Top of DATA UNDER STUDY

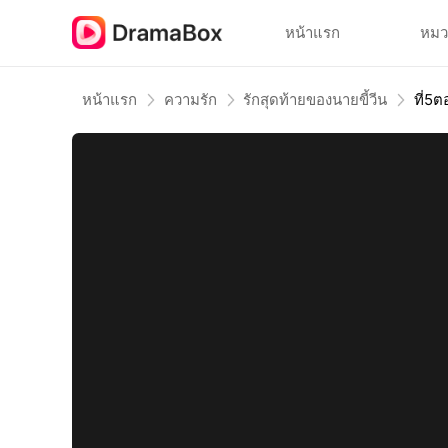
หน้าแรก
หมว
หน้าแรก
ความรัก
รักสุดท้ายของนายขี้วีน
ที่5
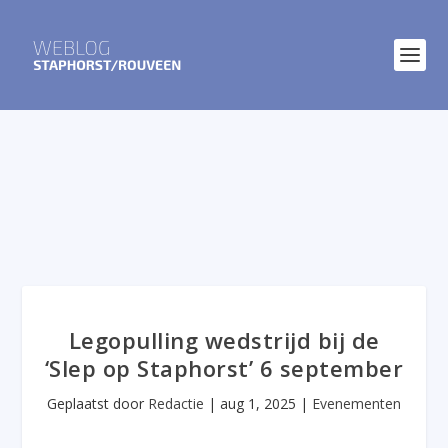
Legopulling wedstrijd bij de
‘Slep op Staphorst’ 6 september
Geplaatst door
Redactie
|
aug 1, 2025
|
Evenementen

Bottom of DATA UNDER STUDY

Write out the records above once more, word for word, with no pictures.

(EXPECTED OUTPUT)
หน้าแรก
หมว
หน้าแรก
ความรัก
รักสุดท้ายของนายขี้วีน
ที่5
Legopulling wedstrijd bij de
‘Slep op Staphorst’ 6 september
Geplaatst door
Redactie
|
aug 1, 2025
|
Evenementen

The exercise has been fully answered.